All of lore.kernel.org
 help / color / mirror / Atom feed
* [PATCH v2] x86, ia32entry: Use SYSRETL to return from SYSENTER
@ 2015-04-03  0:12 Andy Lutomirski
  2015-04-03  8:27 ` [tip:x86/asm] x86/asm/entry/64/compat: Use SYSRETL to return from compat mode SYSENTER tip-bot for Andy Lutomirski
  0 siblings, 1 reply; 2+ messages in thread
From: Andy Lutomirski @ 2015-04-03  0:12 UTC (permalink / raw)
  To: Linux Kernel Mailing List, X86 ML, Ingo Molnar
  Cc: Denys Vlasenko, Andy Lutomirski, Linus Torvalds, Denys Vlasenko,
	H. Peter Anvin, Borislav Petkov

SYSEXIT is scary on 64-bit kernels -- SYSEXIT must be invoked with
usergs and IRQs on.  That means that we rely on STI to correctly
mask interrupts for one instruction.  This is okay by itself, but
the semantics with respect to NMIs are unclear.
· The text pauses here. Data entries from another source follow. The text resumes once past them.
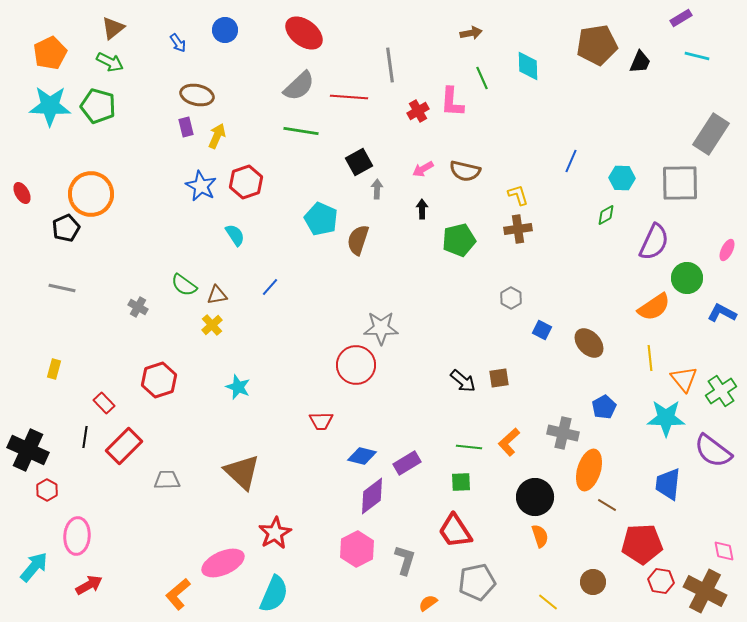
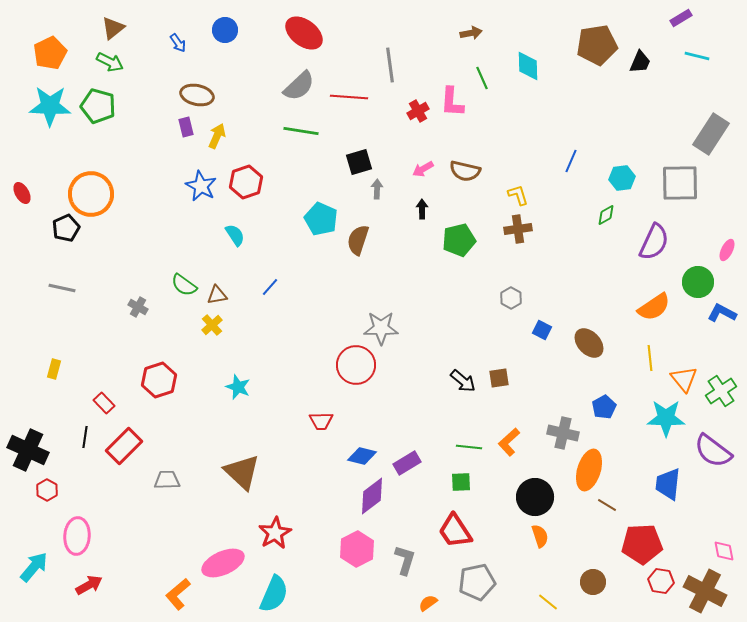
black square at (359, 162): rotated 12 degrees clockwise
cyan hexagon at (622, 178): rotated 10 degrees counterclockwise
green circle at (687, 278): moved 11 px right, 4 px down
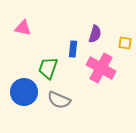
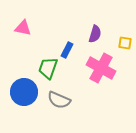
blue rectangle: moved 6 px left, 1 px down; rotated 21 degrees clockwise
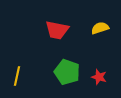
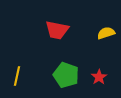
yellow semicircle: moved 6 px right, 5 px down
green pentagon: moved 1 px left, 3 px down
red star: rotated 21 degrees clockwise
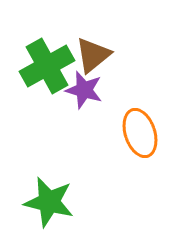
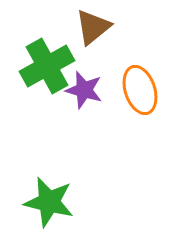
brown triangle: moved 28 px up
orange ellipse: moved 43 px up
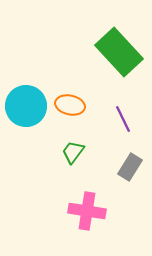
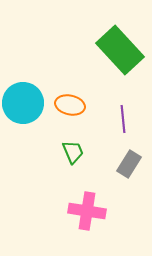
green rectangle: moved 1 px right, 2 px up
cyan circle: moved 3 px left, 3 px up
purple line: rotated 20 degrees clockwise
green trapezoid: rotated 120 degrees clockwise
gray rectangle: moved 1 px left, 3 px up
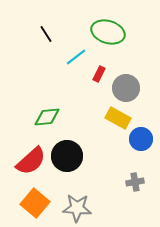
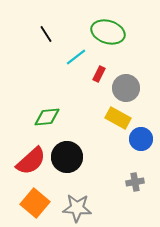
black circle: moved 1 px down
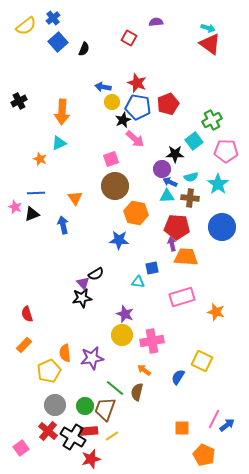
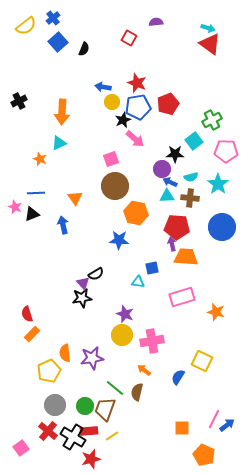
blue pentagon at (138, 107): rotated 20 degrees counterclockwise
orange rectangle at (24, 345): moved 8 px right, 11 px up
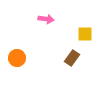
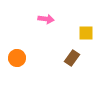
yellow square: moved 1 px right, 1 px up
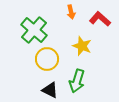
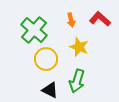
orange arrow: moved 8 px down
yellow star: moved 3 px left, 1 px down
yellow circle: moved 1 px left
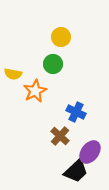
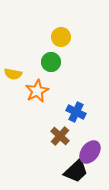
green circle: moved 2 px left, 2 px up
orange star: moved 2 px right
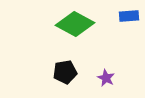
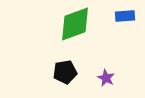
blue rectangle: moved 4 px left
green diamond: rotated 48 degrees counterclockwise
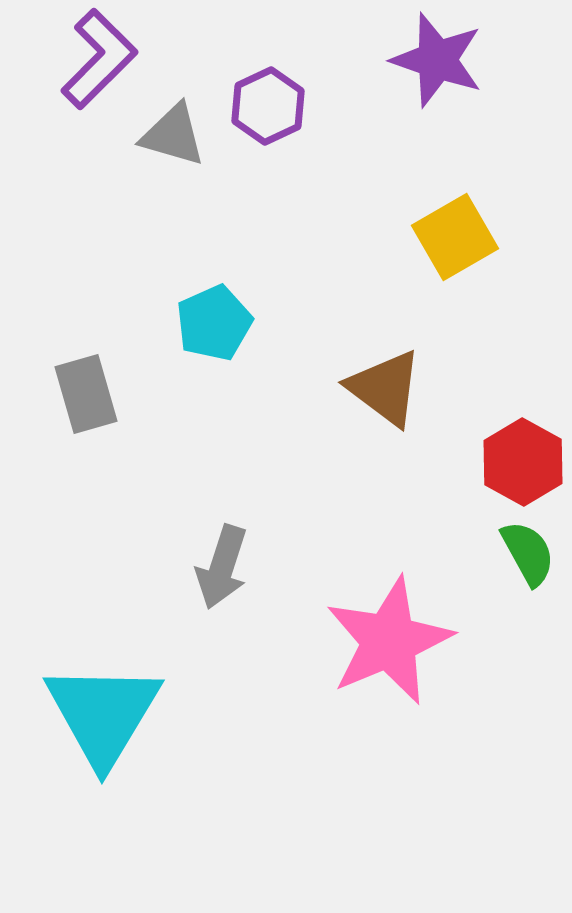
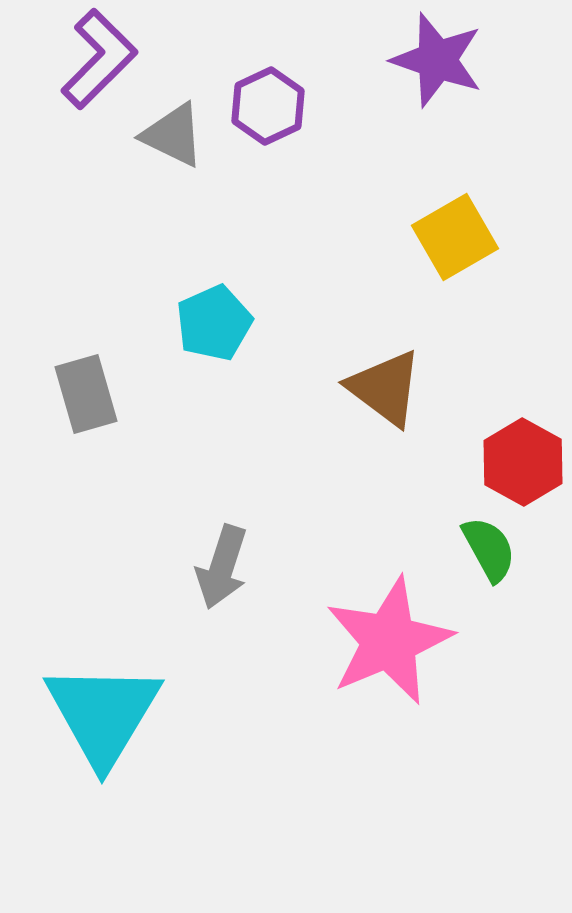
gray triangle: rotated 10 degrees clockwise
green semicircle: moved 39 px left, 4 px up
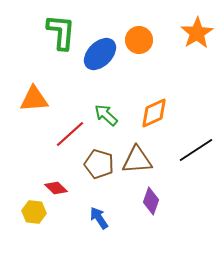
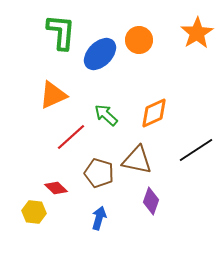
orange triangle: moved 19 px right, 4 px up; rotated 20 degrees counterclockwise
red line: moved 1 px right, 3 px down
brown triangle: rotated 16 degrees clockwise
brown pentagon: moved 9 px down
blue arrow: rotated 50 degrees clockwise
Avoid the whole issue by using SYSRETL instead.  For background,
Intel CPUs don't allow SYSCALL from compat mode, but they do allow
SYSRETL back to compat mode.  Go figure.

To avoid doing too much at once, this doesn't revamp the calling
convention.  We still return with EBP, EDX, and ECX on the user
stack.

Oddly this seems to be 30 cycles or so faster.  Avoiding POPFQ and
STI will account for under half of that, I think, so my best guess
is that Intel just optimizes SYSRET much better than SYSEXIT.

Signed-off-by: Andy Lutomirski <luto@kernel.org>
---

I'll send a patch tomorrow to delete the associated paravirt code once
the kbuild bot has had a while to chew on it.

Changes from RFC:
 - Capitalize references to opcodes (Borislav)
 - Add much better comments (Denys)
 - Drop Cc: stable (Ingo)

 arch/x86/ia32/ia32entry.S | 53 +++++++++++++++++++++++++++++++++++------------
 1 file changed, 40 insertions(+), 13 deletions(-)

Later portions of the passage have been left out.